White Line Projects is a curatorial and creative studio based in London, specialising in innovative, digital and multidisciplinary methods of curation and content creation.
They curate, design and produce a diverse range of outcomes from exhibitions to installations and digital experiences to websites for a wide range of clients in the fashion and cultural sectors.
Fiona and Xenia also provide consultancy on interpretation, narratives and display techniques within fashion exhibitions and installations, as well as lending their experience to archives on both the digitisation process and museum practices.
We spoke to them about how they have gone from fashion students to entrepreneurs.
Why did you start the business? What motivated you?
The traditional path for a fashion curator is to work within public institutions such as academia or museums. It was really a mixture of not having the desire to work within these institutions, as they are often quite restrictive, but also the current economic climate meaning a lack of secure full time positions. We saw more opportunities to work independently and freedom to work for all kinds of clients and on a variety of projects.
It was overall an organic process. We started working as a collective after studying an MA in Fashion Curation at London College of Fashion for about a year on various projects to build up our own portfolios. It was only after being commissioned to curate an exhibition in Beijing at the end of that first year, that we established ourselves as a curatorial studio.
Where did you get your business idea from?

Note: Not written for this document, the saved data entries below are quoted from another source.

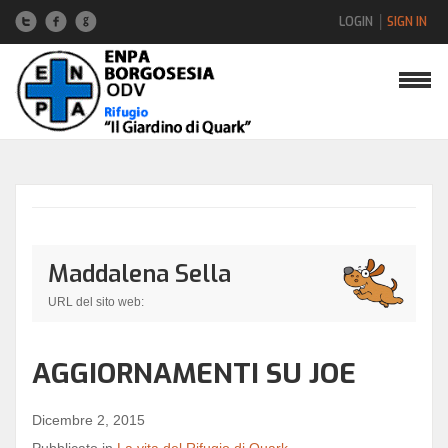
LOGIN
SIGN IN
Nome utente
Password
Maddalena Sella
Hai dimenticato la password?
URL del sito web:
Hai dimenticato il nome utente?
AGGIORNAMENTI SU JOE
Dicembre 2, 2015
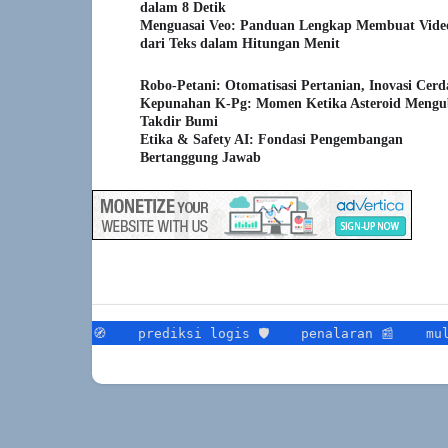
dalam 8 Detik
Menguasai Veo: Panduan Lengkap Membuat Vide
dari Teks dalam Hitungan Menit
Robo-Petani: Otomatisasi Pertanian, Inovasi Cerd
Kepunahan K-Pg: Momen Ketika Asteroid Meng
Takdir Bumi
Etika & Safety AI: Fondasi Pengembangan
Bertanggung Jawab
or ai 🧭
prediksi logis 🛡
penalaran 📰
multimoda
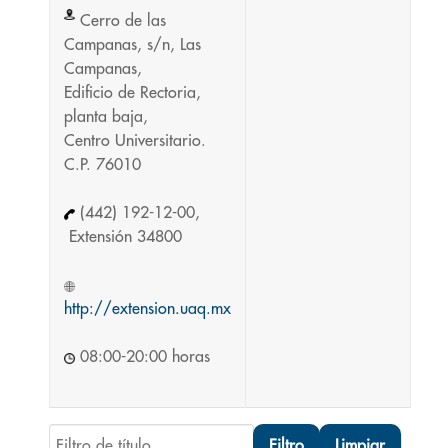
Cerro de las
Campanas, s/n, Las
Campanas,
Edificio de Rectoria,
planta baja,
Centro Universitario.
C.P. 76010
(442) 192-12-00,
Extensión 34800
http://extension.uaq.mx
08:00-20:00 horas
Filtro de título
Filtro
Limpiar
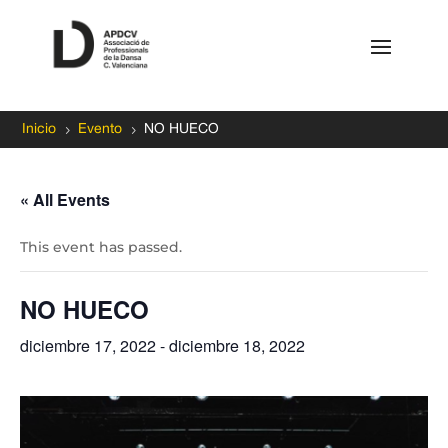
5
5
Inicio
Evento
NO HUECO
« All Events
This event has passed.
NO HUECO
diciembre 17, 2022
-
diciembre 18, 2022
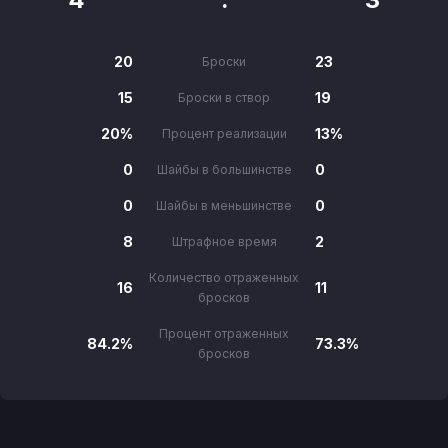
20
23
Броски
15
19
Броски в створ
20%
13%
Процент реализации
0
0
Шайбы в большинстве
0
0
Шайбы в меньшинстве
8
2
Штрафное время
Количество отраженных
16
11
бросков
Процент отраженных
84.2%
73.3%
бросков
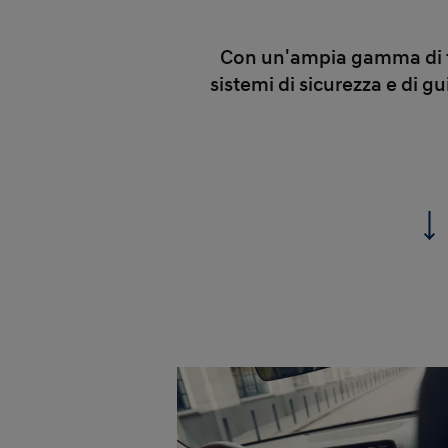
Con un'ampia gamma di te
sistemi di sicurezza e di 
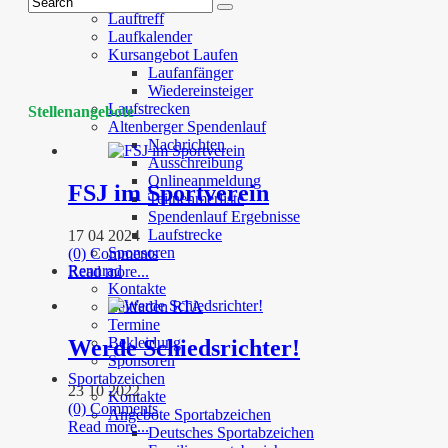
Kontakte
Lauftreff
Laufkalender
Kursangebot Laufen
Laufanfänger
Wiedereinsteiger
Laufstrecken
Stellenangebote
Altenberger Spendenlauf
Nachrichten
Ausschreibung
Onlineanmeldung
FSJ im Sportverein
Teilnehmerliste
Spendenlauf Ergebnisse
Laufstrecke
17 04 2024
Sponsoren
(0) Comments
Rennrad
Read more...
Kontakte
Leitfaden RTA
Termine
Bekleidung
Werde Schiedsrichter!
Sponsoren
Sportabzeichen
23 10 2022
Kontakte
(0) Comments
Angebote Sportabzeichen
Read more...
Deutsches Sportabzeichen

The key reason why we started working together was a shared interest in utilising digital technologies within fashion curation, archives and communication. During our MA, there was a lack of knowledge research in the area and museums were only just starting to realise its full potential. It was clear to us that this would be something that would set us apart from the rest.
However, it was through the process of refining the business plan for LSBC that we came up with a sustainable business model.

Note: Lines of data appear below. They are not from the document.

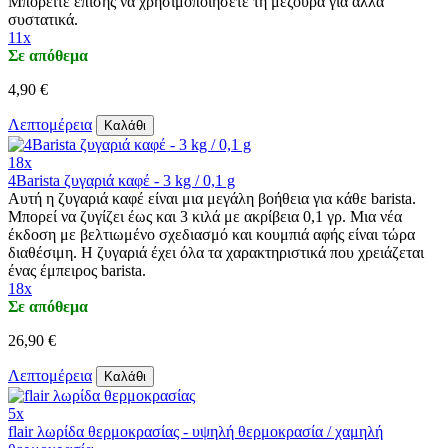
Μπορείτε επίσης να χρησιμοποιήσετε τη μεζούρα για άλλα
συστατικά.
11x
Σε απόθεμα
4,90 €
Λεπτομέρεια
Καλάθι
18x
4Barista ζυγαριά καφέ - 3 kg / 0,1 g
Αυτή η ζυγαριά καφέ είναι μια μεγάλη βοήθεια για κάθε barista.
Μπορεί να ζυγίζει έως και 3 κιλά με ακρίβεια 0,1 γρ. Μια νέα
έκδοση με βελτιωμένο σχεδιασμό και κουμπιά αφής είναι τώρα
διαθέσιμη. Η ζυγαριά έχει όλα τα χαρακτηριστικά που χρειάζεται
ένας έμπειρος barista.
18x
Σε απόθεμα
26,90 €
Λεπτομέρεια
Καλάθι
5x
flair λωρίδα θερμοκρασίας - υψηλή θερμοκρασία / χαμηλή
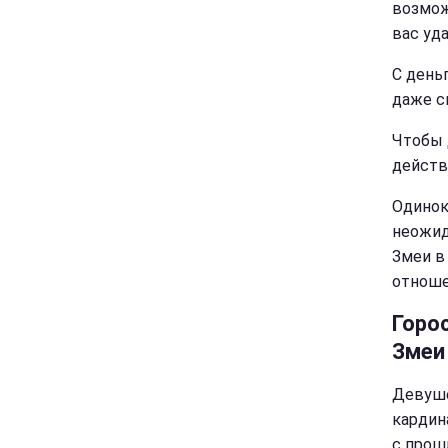
возмож
вас уд
С день
даже с
Чтобы 
действ
Одинок
неожид
Змеи в
отноше
Горо
Змеи
Девуше
кардин
с прош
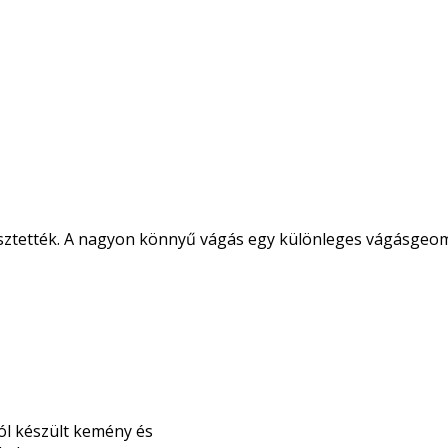
lesztették. A nagyon könnyű vágás egy különleges vágásgeo
ól készült kemény és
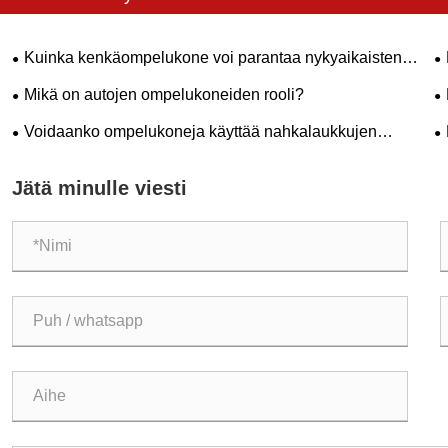
Kuinka kenkäompelukone voi parantaa nykyaikaisten
jalkineiden tuotantoa?
ma
Mikä on autojen ompelukoneiden rooli?
k
l
Voidaanko ompelukoneja käyttää nahkalaukkujen
ompelua?
v
Jätä minulle viesti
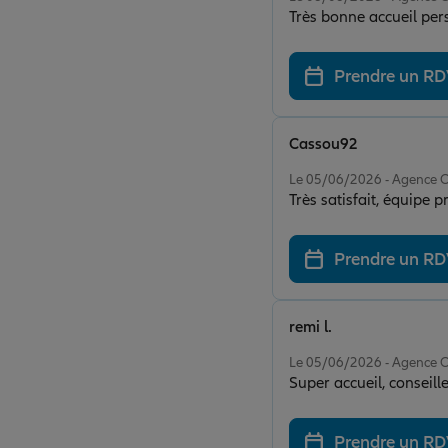
Prendre un R
Cassou92
Note de 5 sur 5
Le 05/06/2026 - Agence
Très satisfait, équipe 
Prendre un R
remi l.
Note de 5 sur 5
Le 05/06/2026 - Agence
Super accueil, conseiller
Prendre un R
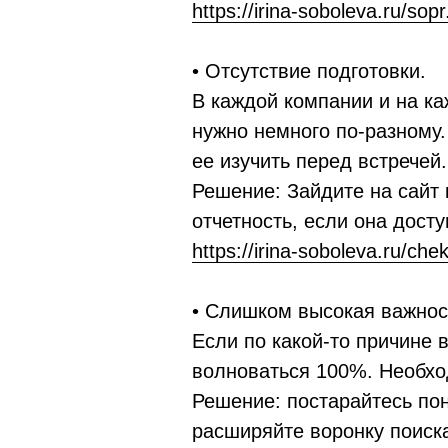
https://irina-soboleva.ru/sopr.
• Отсутствие подготовки.
В каждой компании и на к
нужно немного по-разному.
ее изучить перед встречей.
Решение: Зайдите на сайт
отчетность, если она досту
https://irina-soboleva.ru/chek
• Слишком высокая важнос
Если по какой-то причине 
волноваться 100%. Необхо
Решение: постарайтесь пон
расширяйте воронку поиска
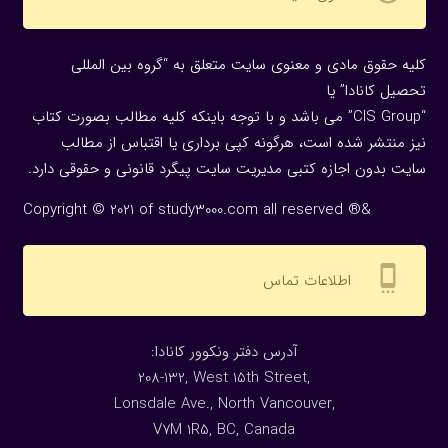
کلیه حقوق مادی و معنوی سایت متعلق به “گروه بین المللی
تحصیل کانادا” یا
“CIS Group” می باشد و با توجه باینکه کلیه مطالب بصورت کتاب
نیز منتشر شده است، هرگونه كپی برداری یا اقتباس از مطالب
سایت بدون اجازه كتبی مدیریت سایت پیگرد قانونی و حقوقی دارد.
Copyright © 2021 of study3000.com all reserved ®&
settings_cell
اطلاعات تماس
:آدرس دفتر ونکوور کانادا
208-132, West 15th Street,
Lonsdale Ave., North Vancouver,
V7M 1R5, BC, Canada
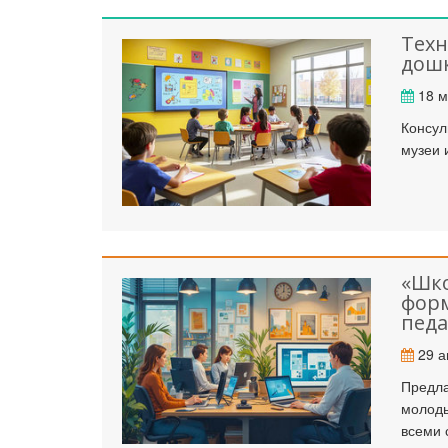
Техн
дошк
Ка
18 м
Консул
музеи 
«Шко
фор
педа
29 а
Предла
молоды
всеми 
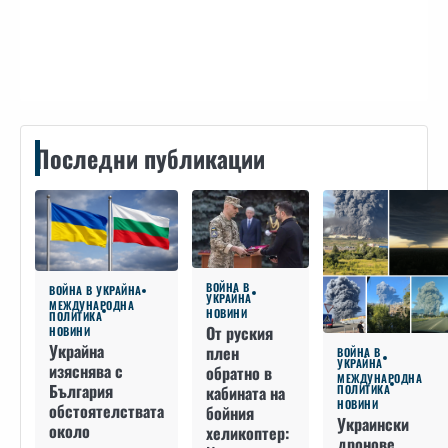
Контакти
Последни публикации
ВОЙНА В
ВОЙНА В УКРАЙНА
УКРАЙНА
МЕЖДУНАРОДНА
НОВИНИ
ПОЛИТИКА
От руския
НОВИНИ
Украйна
плен
ВОЙНА В
УКРАЙНА
изяснява с
обратно в
МЕЖДУНАРОДНА
България
кабината на
ПОЛИТИКА
НОВИНИ
обстоятелствата
бойния
Украински
около
хеликоптер:
дронове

What have been the advantages of running your business in your particular location?
Apart from living close to our studio in Dalston, East London is such a hotbed for creativity and potential collaborators, particularly in our building of studios. It is a cliché but it’s definitely one of the best places to run a creative business.
What are you key successes/milestones you reached so far?
This year has been really good for us. Our exhibition Mode In Flux at Roca London Gallery was really well received and seems to be opening up lots of doors for us. It was also pretty cool to have some good press come from it including the Evening Standard and Aesthetica Magazine.
We are also working with a producer at BBC Radio 4 on a radio documentary which will air next year. It will focus on the Pit Brow Lasses, women in 19th Century Wigan who re-appropriated mens’ workwear and trace the legacy within the 20th Century and also within contemporary fashion. The subject area has an ongoing project of ours for the last couple years and it’s just great to see it manifest into something.